# [INSTRUCTIONS TO FOLLOW]
Pull each line containing "Nasıl" out of the data and copy it.

Page-level text extractions
[Start of Attachment]

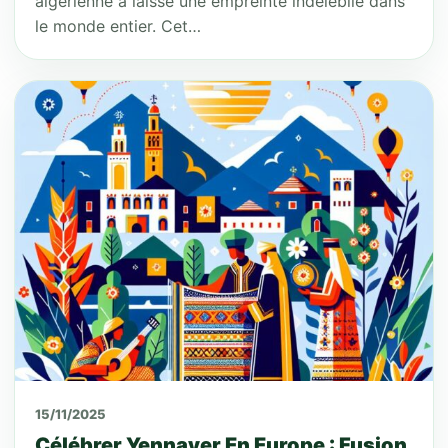
algérienne a laissé une empreinte indélébile dans
le monde entier. Cet…
15/11/2025
Célébrer Yennayer En Europe : Fusion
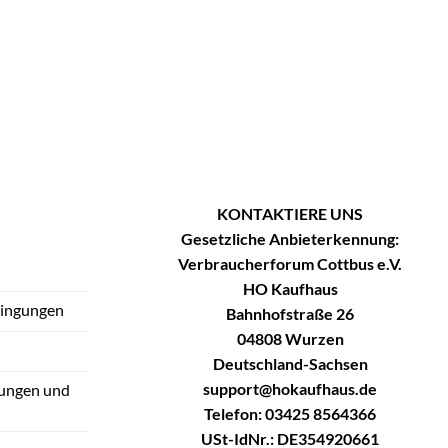
KONTAKTIERE UNS
Gesetzliche Anbieterkennung:
Verbraucherforum Cottbus e.V.
HO Kaufhaus
dingungen
Bahnhofstraße 26
04808 Wurzen
Deutschland-Sachsen
support@hokaufhaus.de
tungen und
Telefon: 03425 8564366
USt-IdNr.: DE354920661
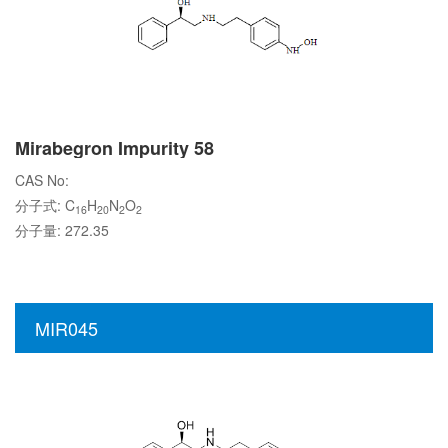
Mirabegron Impurity 58
CAS No:
分子式: C
H
N
O
16
20
2
2
分子量: 272.35
MIR045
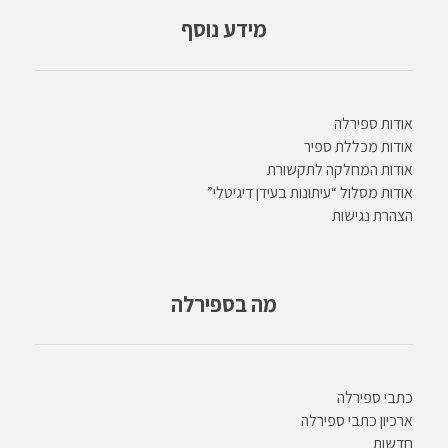
מידע נוסף
אודות ספירלה
אודות מכללת ספיר
אודות המחלקה לתקשורת
אודות מסלול “עיתונות בעידן דיגיטלי”
הצהרת נגישות
מה בספירלה
כתבי ספירלה
ארכיון כתבי ספירלה
חדשות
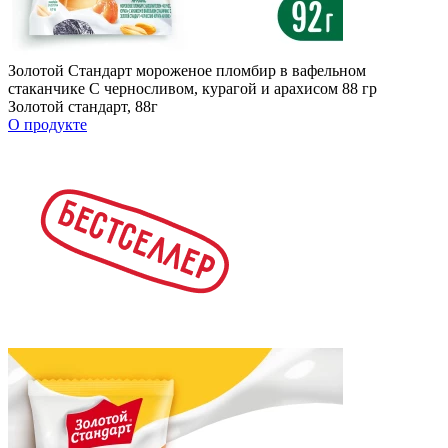
Золотой Стандарт мороженое пломбир в вафельном
стаканчике С черносливом, курагой и арахисом 88 гр
Золотой стандарт, 88г
О продукте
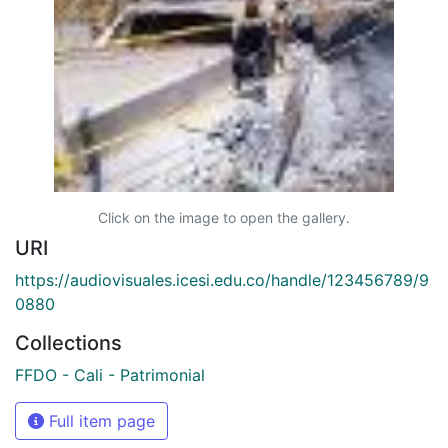
Click on the image to open the gallery.
URI
https://audiovisuales.icesi.edu.co/handle/123456789/9
0880
Collections
FFDO - Cali - Patrimonial
Full item page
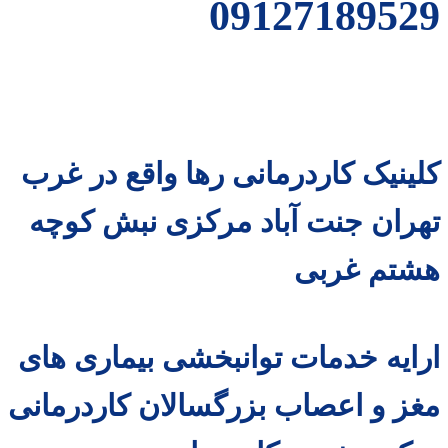
09127189529
کلینیک کاردرمانی رها واقع در غرب
تهران جنت آباد مرکزی نبش کوچه
هشتم غربی
ارایه خدمات توانبخشی بیماری های
مغز و اعصاب بزرگسالان کاردرمانی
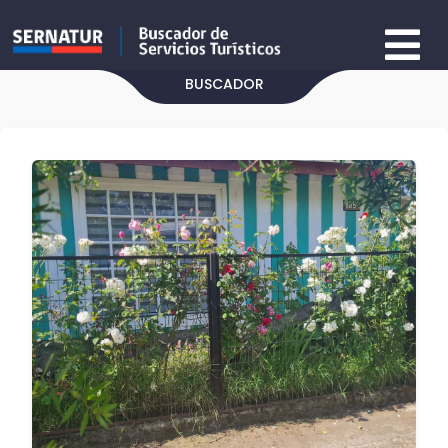
BUSCADOR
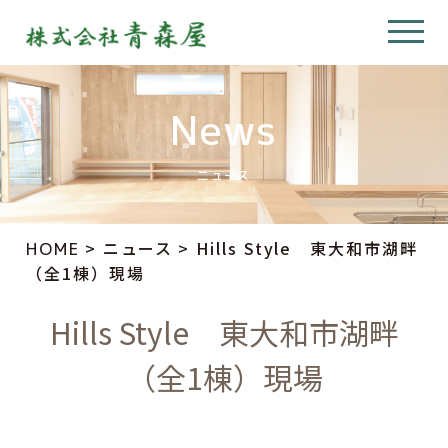
News
ニュース
>
ニュース
>
Hills Style 東大和市湖畔
HOME
（全1棟）現場
Hills Style 東大和市湖畔
（全1棟）現場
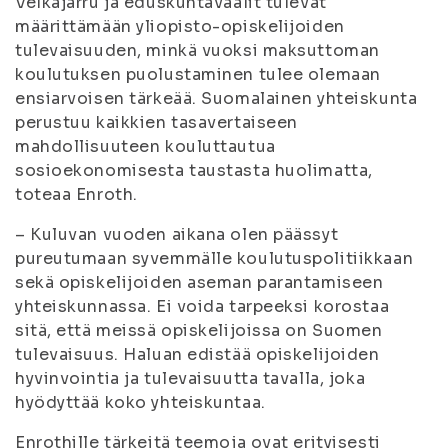
Velkajarru ja eduskuntavaalit tulevat
määrittämään yliopisto-opiskelijoiden
tulevaisuuden, minkä vuoksi maksuttoman
koulutuksen puolustaminen tulee olemaan
ensiarvoisen tärkeää. Suomalainen yhteiskunta
perustuu kaikkien tasavertaiseen
mahdollisuuteen kouluttautua
sosioekonomisesta taustasta huolimatta,
toteaa Enroth.
– Kuluvan vuoden aikana olen päässyt
pureutumaan syvemmälle koulutuspolitiikkaan
sekä opiskelijoiden aseman parantamiseen
yhteiskunnassa. Ei voida tarpeeksi korostaa
sitä, että meissä opiskelijoissa on Suomen
tulevaisuus. Haluan edistää opiskelijoiden
hyvinvointia ja tulevaisuutta tavalla, joka
hyödyttää koko yhteiskuntaa.
Enrothille tärkeitä teemoja ovat erityisesti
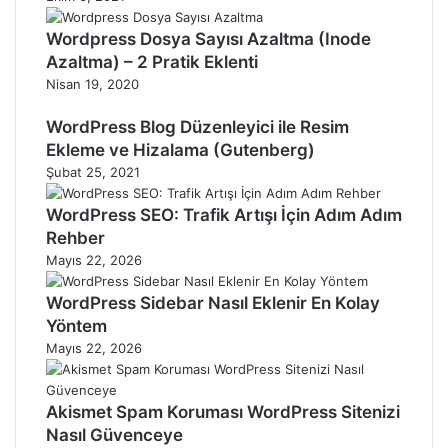
Wordpress Dosya Sayısı Azaltma (Inode
Azaltma) – 2 Pratik Eklenti
Nisan 19, 2020
WordPress Blog Düzenleyici ile Resim
Ekleme ve Hizalama (Gutenberg)
Şubat 25, 2021
WordPress SEO: Trafik Artışı İçin Adım Adım
Rehber
Mayıs 22, 2026
WordPress Sidebar Nasıl Eklenir En Kolay
Yöntem
Mayıs 22, 2026
Akismet Spam Koruması WordPress Sitenizi
Nasıl Güvenceye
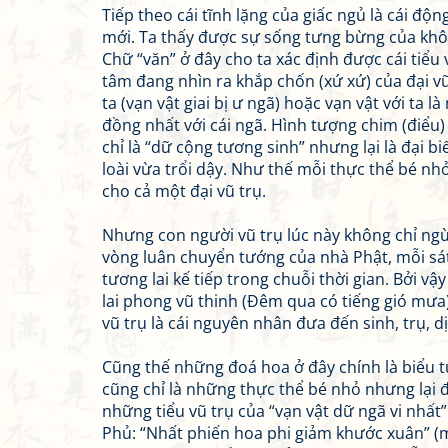
Tiếp theo cái tĩnh lặng của giấc ngủ là cái độ
mới. Ta thấy được sự sống tưng bừng của không
Chữ “văn” ở đây cho ta xác định được cái tiểu 
tâm đang nhìn ra khắp chốn (xứ xứ) của đại vũ
ta (vạn vật giai bị ư ngã) hoặc vạn vật với ta 
đồng nhất với cái ngã. Hình tượng chim (điểu)
chỉ là “dữ cộng tương sinh” nhưng lại là đại 
loài vừa trổi dậy. Như thế mỗi thực thể bé nh
cho cả một đại vũ trụ.
Nhưng con người vũ trụ lúc này không chỉ ngừn
vòng luân chuyển tướng của nhà Phật, mỗi sát
tương lai kế tiếp trong chuỗi thời gian. Bởi vậ
lai phong vũ thinh (Đêm qua có tiếng gió mưa)
vũ trụ là cái nguyên nhân đưa đến sinh, trụ, dị,
Cũng thế những đoá hoa ở đây chính là biểu 
cũng chỉ là những thực thể bé nhỏ nhưng lại đ
những tiểu vũ trụ của “vạn vật dữ ngã vi nhất
Phủ: “Nhất phiến hoa phi giảm khước xuân” (m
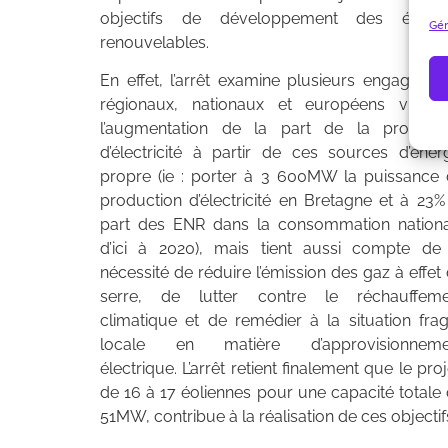
objectifs de développement des énergi
Gér
renouvelables.
En effet, l’arrêt examine plusieurs engageme
régionaux, nationaux et européens visant
l’augmentation de la part de la producti
d’électricité à partir de ces sources d’éner
propre (ie : porter à 3 600MW la puissance
production d’électricité en Bretagne et à 23%
part des ENR dans la consommation nation
d’ici à 2020), mais tient aussi compte de
nécessité de réduire l’émission des gaz à effet
serre, de lutter contre le réchauffeme
climatique et de remédier à la situation frag
locale en matière d’approvisionneme
électrique. L’arrêt retient finalement que le proj
de 16 à 17 éoliennes pour une capacité totale
51MW, contribue à la réalisation de ces objectif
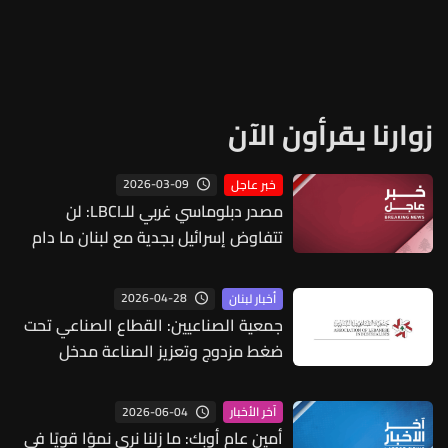
زوارنا يقرأون الآن
2026-03-09
خبر عاجل
مصدر دبلوماسي غربي للـLBCI: لن
تتفاوض إسرائيل بجدية مع لبنان ما دام
النظام الإيراني قائماً وما دام حزب الله
موجوداً هذه المرة تسعى إسرائيل إلى
2026-04-28
أخبار لبنان
القضاء على حزب الله
جمعية الصناعيين: القطاع الصناعي تحت
ضغط مزدوج وتعزيز الصناعة مدخل
لإنعاش الاقتصاد
2026-06-04
آخر الأخبار
أمين عام أوبك: ما زلنا نرى نموًا قويًا في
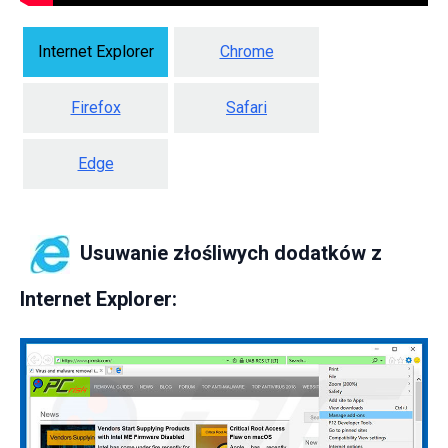
Internet Explorer
Chrome
Firefox
Safari
Edge
Usuwanie złośliwych dodatków z
Internet Explorer:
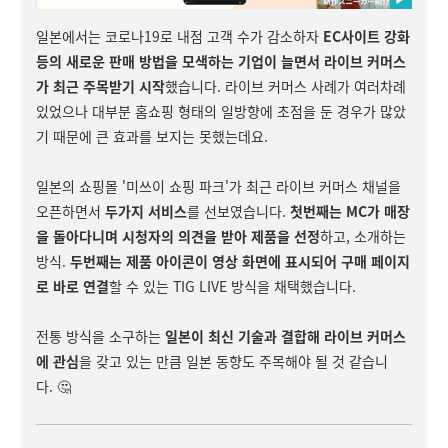
일본에서는 코로나19로 내점 고객 수가 감소하자
EC사이트 강화
등의 새로운 판매 방법을 모색하는 기업이 늘면서 라이브 커머스
가 최근 주목받기 시작
했습니다. 라이브 커머스 사례가 여러차례
있었으나 대부분 홈쇼핑 형태의 일방향에 초점을 둔 경우가 많았
기 때문에 큰 효과를 보지는 못했는데요.
일본의 쇼핑몰 '미쓰이 쇼핑 파크'가 최근 라이브 커머스 채널을
오픈하면서
두가지 서비스
를 선보였습니다.
첫번째는 MC가 매장
을 돌아다니며 시청자의 의견을 받아 제품을 선정
하고, 소개하는
방식.
두번째는 제품 아이콘이 영상 화면에 표시되어 구매 페이지
로 바로 연결
할 수 있는 TIG LIVE 방식을 채택했습니다.
전통 방식을 소구하는
일본이 최신 기술과 결합해 라이브 커머스
에 관심
을 갖고 있는 만큼 일본 동향도 주목해야 될 것 같습니
다. 🤔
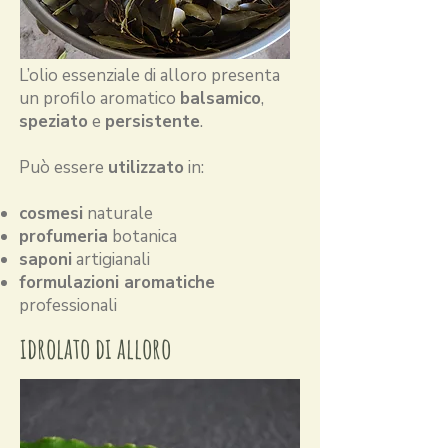
L’olio essenziale di alloro presenta
un profilo aromatico
balsamico
,
speziato
e
persistente
.
Può essere
utilizzato
in:
cosmesi
naturale
profumeria
botanica
saponi
artigianali
formulazioni aromatiche
professionali
idrolato di alloro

[End of Attachment]

# [ANSWER TO THE EXERCISE]
WordPress Sidebar Nasıl Eklenir En Kolay
Nasıl Güvenceye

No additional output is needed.